Discutieron, aquellas noches en La Habana, el Che Guevara y su viejo. Era el mes de enero del 59. Y ya saben lo que significa eso en Cuba. A las tres de la madrugada del primer día del año, Fulgencio Batista había huido en su avión. Siete días más tarde, Fidel Castro hacía su entrada con una comitiva triunfal. Más que un cambio de año se vivía un cambio de era. Para el día 9 las celebraciones revolucionarias no habían cesado. Fue entonces cuando aterrizaron en Cuba los padres del Che y su hermana Celia, llegados en un avión que los traía directamente desde la Argentina.  No será necesario que les cuente lo de esa tarde porque quedó registrado por fotógrafos y cámaras de televisión. La madre, Celia de la Serna, corrió hasta los brazos de su hijo sin poder contener el llanto. Después se abrazaron todos. Hacía seis años que no se veían.

Lo que no pudieron ver las cámaras ocurriría días después. La familia del guerrillero más famoso del mundo se alojó en una suite del Havana Hilton, convertida esas semanas en sede improvisada del Gobierno de la Revolución y en inesperado escenario de situaciones inverosímiles. Según describe Jon Lee Anderson en su libro Che Guevara, una vida revolucionaria:  “En el lujoso vestíbulo del hotel reinaba un alboroto de guerrilleros desaliñados con sus armas, periodistas inquisitivos, buscadores de prebendas y turistas norteamericanos de aire desconcertado cuyas vacaciones se habían visto interrumpidas por la revolución”.
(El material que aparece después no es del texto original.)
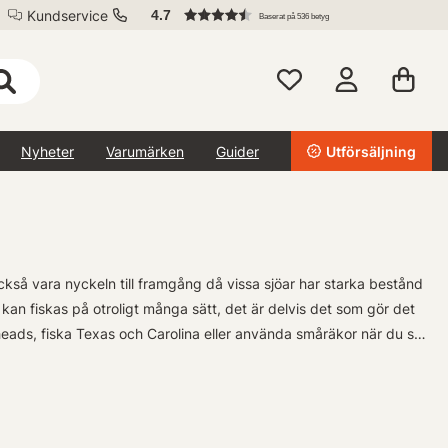
Kundservice
4.7
Baserat på 536 betyg
Nyheter
Varumärken
Guider
Utförsäljning
också vara nyckeln till framgång då vissa sjöar har starka bestånd
kan fiskas på otroligt många sätt, det är delvis det som gör det
heads, fiska Texas och Carolina eller använda småräkor när du ska
ller kräftor men där finns en extra spänning om man vet att fisken
nde beten designade för sportfiskeentusiaster. Med produkter från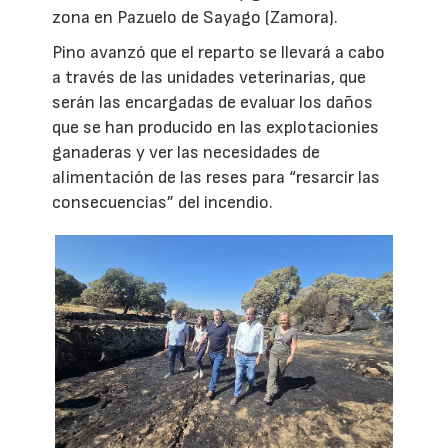
zona en Pazuelo de Sayago (Zamora).
Pino avanzó que el reparto se llevará a cabo
a través de las unidades veterinarias, que
serán las encargadas de evaluar los daños
que se han producido en las explotacionies
ganaderas y ver las necesidades de
alimentación de las reses para “resarcir las
consecuencias” del incendio.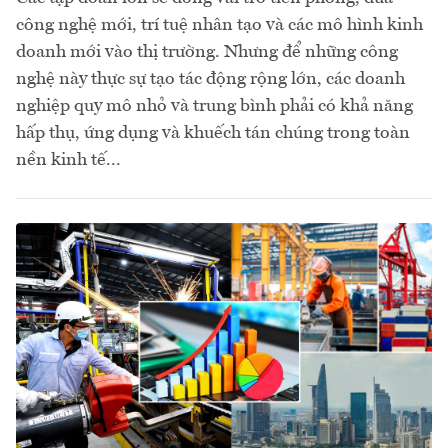
công nghệ mới, trí tuệ nhân tạo và các mô hình kinh
doanh mới vào thị trường. Nhưng để những công
nghệ này thực sự tạo tác động rộng lớn, các doanh
nghiệp quy mô nhỏ và trung bình phải có khả năng
hấp thụ, ứng dụng và khuếch tán chúng trong toàn
nền kinh tế...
El comienzo parecía ir sobre ruedas. Brindaron juntos y celebraron, aquella primera noche. Ernesto Guevara Lynch, el padre, había traído para su hijo su vino preferido desde Buenos Aires. Había mucho de lo que hablar. Por supuesto, imagino que ustedes, que leen con un café en la mano los artículos de CTXT en las tardes de este verano infernal, conocerán a estas alturas la historia de aquel guerrillero loco que mataron en Bolivia. Para la familia del Che, se trataba en cambio de la primera vez que iban a escuchar las aventuras de su propio hijo salidas de su boca. Tras seis años de andanzas por América, el joven Ernesto contaba con historias suficientes para llenar varias vidas. De modo que en los días siguientes sus padres podrían escuchar todo lo que después se ha contado en cientos de libros, en biografías de admiradores y enemigos, en canciones y en películas. Ernesto Guevara podría contarles, por ejemplo, cómo seis años atrás, en julio del 53, poco después de aprobar su último examen y graduarse como médico, volvió a emprender un viaje sin retorno con su amigo Carlos ‘Calica’ Ferrer, decididos a cruzar de una punta a otra el continente americano. Ernesto tenía el don del verbo. No le habría costado hilvanar unas andanzas con otras. Hablarles, por ejemplo, de cómo en el camino terminó por acentuarse su compromiso político.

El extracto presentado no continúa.